Insulin Makes You Fat
When a person with a normal metabolism eats 2000 calories of food, the natural reaction and the way our body is programmed to feel good is to burn all 2000 calories, through exercise and what not. This person’s weight would stay the same and they would feel content.
The more calories we have to burn, the better we feel.
With someone who takes insulin shots such as a diabetic or someone who has high insulin levels from their diet, the scenario is quite different. When this person takes in 2000 calories of food, 500 of these calories goes to fat, as ordered by the insulin. Now they only have 1500 calories to burn but their body wants to burn 2000. The natural equilibrium is now out of whack and the body reacts in a negative way.
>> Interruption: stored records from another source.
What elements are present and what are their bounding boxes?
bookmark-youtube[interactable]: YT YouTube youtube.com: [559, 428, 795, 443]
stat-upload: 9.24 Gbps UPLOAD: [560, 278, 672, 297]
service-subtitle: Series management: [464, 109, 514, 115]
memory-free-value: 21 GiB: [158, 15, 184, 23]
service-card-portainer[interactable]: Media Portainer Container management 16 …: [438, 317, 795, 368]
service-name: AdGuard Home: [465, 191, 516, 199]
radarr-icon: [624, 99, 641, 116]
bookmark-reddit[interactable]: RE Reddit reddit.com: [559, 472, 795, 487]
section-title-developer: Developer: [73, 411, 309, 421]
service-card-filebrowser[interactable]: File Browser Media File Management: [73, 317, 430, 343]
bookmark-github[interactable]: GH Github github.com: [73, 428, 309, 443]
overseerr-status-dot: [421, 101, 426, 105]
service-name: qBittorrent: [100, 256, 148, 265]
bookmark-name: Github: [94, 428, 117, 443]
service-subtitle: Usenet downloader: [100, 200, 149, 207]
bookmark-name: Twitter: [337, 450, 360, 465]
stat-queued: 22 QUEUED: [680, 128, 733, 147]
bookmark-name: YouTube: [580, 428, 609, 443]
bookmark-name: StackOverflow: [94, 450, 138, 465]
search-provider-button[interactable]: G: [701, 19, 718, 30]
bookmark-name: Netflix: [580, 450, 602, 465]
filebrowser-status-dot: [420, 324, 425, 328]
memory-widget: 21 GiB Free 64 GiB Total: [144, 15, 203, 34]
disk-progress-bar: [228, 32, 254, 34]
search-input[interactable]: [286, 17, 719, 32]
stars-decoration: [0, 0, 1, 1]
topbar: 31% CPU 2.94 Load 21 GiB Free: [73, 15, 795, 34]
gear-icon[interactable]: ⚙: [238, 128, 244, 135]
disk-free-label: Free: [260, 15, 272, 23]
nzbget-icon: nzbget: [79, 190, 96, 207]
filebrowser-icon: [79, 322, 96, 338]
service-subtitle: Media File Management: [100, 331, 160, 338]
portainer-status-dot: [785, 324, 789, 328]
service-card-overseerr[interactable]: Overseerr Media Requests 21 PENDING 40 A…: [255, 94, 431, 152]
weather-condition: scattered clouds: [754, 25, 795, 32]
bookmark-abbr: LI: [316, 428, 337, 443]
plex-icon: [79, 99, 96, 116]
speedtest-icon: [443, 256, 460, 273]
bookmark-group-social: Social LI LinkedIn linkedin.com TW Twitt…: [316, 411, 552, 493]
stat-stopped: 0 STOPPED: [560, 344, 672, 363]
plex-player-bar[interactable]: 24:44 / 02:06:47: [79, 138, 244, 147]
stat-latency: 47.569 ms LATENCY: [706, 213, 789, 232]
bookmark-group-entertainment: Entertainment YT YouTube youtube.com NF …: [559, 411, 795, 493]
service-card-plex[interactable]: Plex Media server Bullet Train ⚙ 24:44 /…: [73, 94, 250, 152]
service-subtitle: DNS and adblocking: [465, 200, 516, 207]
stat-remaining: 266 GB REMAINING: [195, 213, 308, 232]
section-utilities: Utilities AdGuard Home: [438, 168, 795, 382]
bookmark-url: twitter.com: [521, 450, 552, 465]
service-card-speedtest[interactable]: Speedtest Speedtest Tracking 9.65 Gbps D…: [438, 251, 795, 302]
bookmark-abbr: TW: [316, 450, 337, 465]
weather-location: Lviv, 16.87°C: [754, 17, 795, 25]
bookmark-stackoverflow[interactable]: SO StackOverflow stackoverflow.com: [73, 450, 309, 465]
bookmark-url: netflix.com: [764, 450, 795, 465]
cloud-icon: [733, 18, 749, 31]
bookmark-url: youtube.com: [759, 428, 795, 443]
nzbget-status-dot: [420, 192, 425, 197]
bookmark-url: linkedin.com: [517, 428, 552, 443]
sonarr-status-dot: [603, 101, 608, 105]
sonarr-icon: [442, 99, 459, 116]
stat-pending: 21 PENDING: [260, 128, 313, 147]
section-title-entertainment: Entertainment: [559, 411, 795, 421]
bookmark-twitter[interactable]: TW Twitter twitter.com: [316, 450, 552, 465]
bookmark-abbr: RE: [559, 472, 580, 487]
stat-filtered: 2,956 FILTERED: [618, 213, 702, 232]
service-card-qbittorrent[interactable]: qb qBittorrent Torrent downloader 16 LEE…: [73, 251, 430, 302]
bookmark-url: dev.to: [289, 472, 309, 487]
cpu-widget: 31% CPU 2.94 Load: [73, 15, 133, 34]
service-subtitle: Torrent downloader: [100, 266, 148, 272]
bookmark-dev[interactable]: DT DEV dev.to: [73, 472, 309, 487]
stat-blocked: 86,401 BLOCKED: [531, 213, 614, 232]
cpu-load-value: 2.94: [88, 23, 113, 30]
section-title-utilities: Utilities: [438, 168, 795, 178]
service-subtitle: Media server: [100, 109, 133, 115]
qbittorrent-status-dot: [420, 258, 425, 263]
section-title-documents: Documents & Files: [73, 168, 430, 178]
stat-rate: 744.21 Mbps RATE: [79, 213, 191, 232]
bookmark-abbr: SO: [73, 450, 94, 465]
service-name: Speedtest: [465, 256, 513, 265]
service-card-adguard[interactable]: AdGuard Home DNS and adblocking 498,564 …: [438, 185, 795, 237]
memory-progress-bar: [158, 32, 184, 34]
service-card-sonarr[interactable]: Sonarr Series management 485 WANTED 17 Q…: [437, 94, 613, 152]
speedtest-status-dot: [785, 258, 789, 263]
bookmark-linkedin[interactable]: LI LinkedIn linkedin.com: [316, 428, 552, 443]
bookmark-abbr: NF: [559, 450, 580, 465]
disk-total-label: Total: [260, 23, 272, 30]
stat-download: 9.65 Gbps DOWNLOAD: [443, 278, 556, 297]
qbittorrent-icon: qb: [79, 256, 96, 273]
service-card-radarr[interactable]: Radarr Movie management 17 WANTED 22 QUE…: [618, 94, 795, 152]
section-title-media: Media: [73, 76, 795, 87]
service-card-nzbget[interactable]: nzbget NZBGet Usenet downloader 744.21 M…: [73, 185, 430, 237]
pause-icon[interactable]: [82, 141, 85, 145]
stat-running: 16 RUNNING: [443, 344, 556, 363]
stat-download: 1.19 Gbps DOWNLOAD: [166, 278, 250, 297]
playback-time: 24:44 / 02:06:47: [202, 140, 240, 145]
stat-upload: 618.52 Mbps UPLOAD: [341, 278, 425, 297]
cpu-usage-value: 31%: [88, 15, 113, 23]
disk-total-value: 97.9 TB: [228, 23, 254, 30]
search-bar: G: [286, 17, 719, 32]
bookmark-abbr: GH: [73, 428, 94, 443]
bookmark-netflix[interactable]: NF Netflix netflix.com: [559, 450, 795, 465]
The body interprets these lost 500 calories as a deficit and switches into sloth and hunger mode. Now your body wants to make up for these lost calories by eating more, adding yet more calories to the fat cells (especially around the gut) and continuing this cycle.
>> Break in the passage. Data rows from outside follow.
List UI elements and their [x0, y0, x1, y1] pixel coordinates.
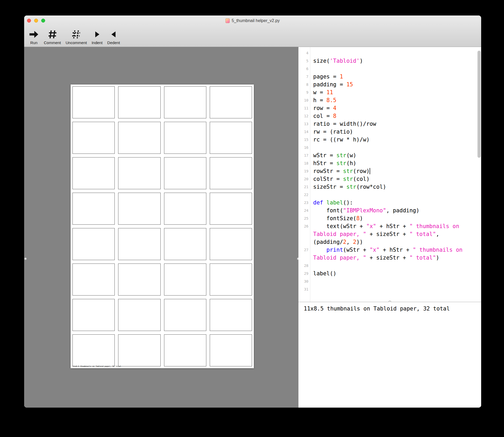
code-line-text: font("IBMPlexMono", padding) [313, 207, 474, 214]
thumbnail-cell [72, 334, 115, 366]
thumbnail-cell [164, 122, 206, 154]
thumbnail-cell [164, 157, 206, 189]
line-number: 13 [298, 120, 310, 128]
code-line-text [313, 65, 474, 73]
output-console[interactable]: 11x8.5 thumbnails on Tabloid paper, 32 t… [298, 302, 481, 408]
thumbnail-cell [164, 299, 206, 331]
code-line-text: rw = (ratio) [313, 128, 474, 136]
thumbnail-cell [210, 193, 252, 225]
code-line[interactable]: 5size('Tabloid') [298, 57, 481, 65]
text-caret [370, 168, 370, 174]
code-line[interactable]: 13ratio = width()/row [298, 120, 481, 128]
indent-button[interactable]: Indent [89, 28, 105, 47]
thumbnail-cell [210, 264, 252, 296]
line-number: 12 [298, 112, 310, 120]
line-number: 11 [298, 104, 310, 112]
line-number: 10 [298, 96, 310, 104]
line-number: 22 [298, 191, 310, 199]
line-number: 20 [298, 175, 310, 183]
code-line[interactable]: 15rc = ((rw * h)/w) [298, 136, 481, 144]
run-button[interactable]: Run [26, 28, 41, 47]
code-line-text [313, 144, 474, 151]
thumbnail-cell [210, 86, 252, 118]
code-line-text: size('Tabloid') [313, 57, 474, 65]
app-window: 5_thumbnail helper_v2.py Run Comment [24, 15, 481, 408]
code-line[interactable]: 24 font("IBMPlexMono", padding) [298, 207, 481, 214]
editor-scrollbar-thumb[interactable] [477, 51, 481, 158]
line-number: 16 [298, 144, 310, 151]
line-number: 23 [298, 199, 310, 207]
code-line-text [313, 285, 474, 293]
code-line[interactable]: 21sizeStr = str(row*col) [298, 183, 481, 191]
line-number: 15 [298, 136, 310, 144]
code-line-text: w = 11 [313, 88, 474, 96]
code-line[interactable]: 18hStr = str(h) [298, 159, 481, 167]
thumbnail-cell [72, 122, 115, 154]
line-number: 28 [298, 262, 310, 270]
thumbnail-cell [118, 299, 160, 331]
code-line[interactable]: 26 text(wStr + "x" + hStr + " thumbnails… [298, 222, 481, 246]
thumbnail-grid [71, 85, 254, 368]
code-line[interactable]: 31 [298, 285, 481, 293]
code-line[interactable]: 28 [298, 262, 481, 270]
thumbnail-cell [72, 86, 115, 118]
code-line-text [313, 191, 474, 199]
thumbnail-cell [118, 228, 160, 260]
window-title: 5_thumbnail helper_v2.py [232, 18, 280, 23]
comment-button[interactable]: Comment [41, 28, 63, 47]
code-line[interactable]: 22 [298, 191, 481, 199]
code-editor[interactable]: 45size('Tabloid')67pages = 18padding = 1… [298, 47, 481, 302]
dedent-button[interactable]: Dedent [105, 28, 122, 47]
left-edge-splitter-handle[interactable] [24, 257, 27, 260]
code-line-text: def label(): [313, 199, 474, 207]
code-line-text [313, 262, 474, 270]
code-line[interactable]: 11row = 4 [298, 104, 481, 112]
line-number: 24 [298, 207, 310, 214]
thumbnail-cell [118, 157, 160, 189]
comment-label: Comment [44, 40, 61, 45]
run-label: Run [30, 40, 38, 45]
line-number: 7 [298, 73, 310, 81]
code-line[interactable]: 17wStr = str(w) [298, 151, 481, 159]
code-line-text: label() [313, 270, 474, 277]
code-line[interactable]: 10h = 8.5 [298, 96, 481, 104]
line-number: 9 [298, 88, 310, 96]
thumbnail-cell [118, 122, 160, 154]
titlebar[interactable]: 5_thumbnail helper_v2.py [24, 15, 481, 26]
code-line[interactable]: 29label() [298, 270, 481, 277]
thumbnail-cell [118, 193, 160, 225]
thumbnail-cell [164, 264, 206, 296]
code-line[interactable]: 7pages = 1 [298, 73, 481, 81]
line-number: 18 [298, 159, 310, 167]
code-line[interactable]: 14rw = (ratio) [298, 128, 481, 136]
code-line-text: sizeStr = str(row*col) [313, 183, 474, 191]
code-line-text: text(wStr + "x" + hStr + " thumbnails on… [313, 222, 474, 246]
code-line[interactable]: 9w = 11 [298, 88, 481, 96]
code-line-text: col = 8 [313, 112, 474, 120]
triangle-left-icon [109, 29, 118, 40]
drawing-page: 11x8.5 thumbnails on Tabloid paper, 32 t… [71, 85, 254, 368]
code-line[interactable]: 4 [298, 49, 481, 57]
output-text: 11x8.5 thumbnails on Tabloid paper, 32 t… [304, 306, 450, 312]
code-line[interactable]: 20colStr = str(col) [298, 175, 481, 183]
line-number: 4 [298, 49, 310, 57]
thumbnail-cell [210, 228, 252, 260]
code-line[interactable]: 25 fontSize(8) [298, 214, 481, 222]
indent-label: Indent [92, 40, 103, 45]
line-number: 14 [298, 128, 310, 136]
uncomment-button[interactable]: Uncomment [63, 28, 89, 47]
code-line-text [313, 277, 474, 285]
code-line[interactable]: 12col = 8 [298, 112, 481, 120]
code-line[interactable]: 27 print(wStr + "x" + hStr + " thumbnail… [298, 246, 481, 262]
right-column: 45size('Tabloid')67pages = 18padding = 1… [298, 47, 481, 408]
line-number: 29 [298, 270, 310, 277]
code-line[interactable]: 8padding = 15 [298, 81, 481, 88]
code-line[interactable]: 19rowStr = str(row) [298, 167, 481, 175]
run-arrow-icon [29, 29, 39, 40]
code-line[interactable]: 16 [298, 144, 481, 151]
code-line[interactable]: 30 [298, 277, 481, 285]
code-line[interactable]: 23def label(): [298, 199, 481, 207]
code-line[interactable]: 6 [298, 65, 481, 73]
hash-icon [47, 29, 58, 40]
title-area: 5_thumbnail helper_v2.py [24, 15, 481, 26]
The industrial global diet that we eat now is loaded with the sugars and carbs that force our bodies to produce far too much insulin and this is the driver of obesity.
Is sugar more addictive than cocaine? (Tweet Me)
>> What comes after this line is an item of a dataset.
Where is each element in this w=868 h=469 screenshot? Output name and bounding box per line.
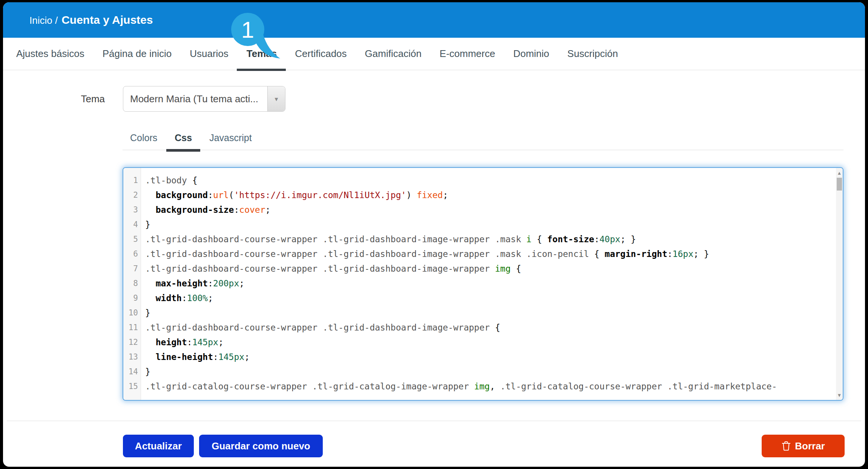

And on top of this, insulin blocks leptin at the brain and makes you hungry. The higher your insulin level gets, the more energy you store and the hungrier you get and creates this vicious cycle.
Addicted To Sugar – A Sweet Addiction
In the fourth installment, The Skinny On Obesity (Ep.4): Sugar – A Sweet Addiction, Dr. Lustig explains how we get addicted to the white stuff.
How can we eat more than we are supposed to? Well, we know that part of the reason is because of the brain’s inability to hear the message sent by the hormone leptin, telling it that the body is full. The message the brain gets instead, with people who have leptin resistance is, “Gee whiz, I’m starving here, give me some more of those Ho Hos”.
To find the other part of the equation we need to look inside the reward center of the brain. Here we will find that the pleasure center of the brain has been overly stimulated by too much sugar and the dopamine receptors have down regulated – become fewer. Now you need more sugar to get the same pleasurable feeling – your tolerance has gone up and when you are not on the sugar you experience withdrawal.
Being addicted to sugar – the process of down regulation, where the pleasure receptors of the brain are made fewer and an increased tolerance and withdrawal occurs is exactly the same process as an addiction to booze, cigarettes, marijuana, cocaine etc.
When you eat sugar, your brain’s natural opioids kick into gear and this is the start of an addiction. Keep this up and over time you will have developed a potent addiction. Your brain becomes addicted to releasing these opioids again and again.
Researchers believe that the sweet receptors located on our tongue evolved many thousands of years ago when we had very little access to sweet stuffs. This mechanism has not been able to adapt to today’s high sugar environment and therefore the brain is overly stimulated, leading to a powerful, biochemical addiction.
The more sugar you eat the more you crave. Fructose is a powerful pro-inflammatory agent that speeds up the aging process. It also promotes the worst kind of fat, belly fat which is indicative of diabetes and heart disease.
It is obvious by now that sugar is most certainly toxic, is highly addictive and even has the power to rewire our brain. It should be clear that you need to avoid this stuff at all costs. For those of you who may be addicted to sugar, it is best to quit cold turkey but if this doesn’t work then you should seek help from an addictions specialist.
If you still need the occasional something sweet on your lips then you can try stevia, a non-addictive, natural sweetener. Whatever you do do not use any artificial sweeteners as these are even worse than sugar. You CAN stop being addicted to sugar!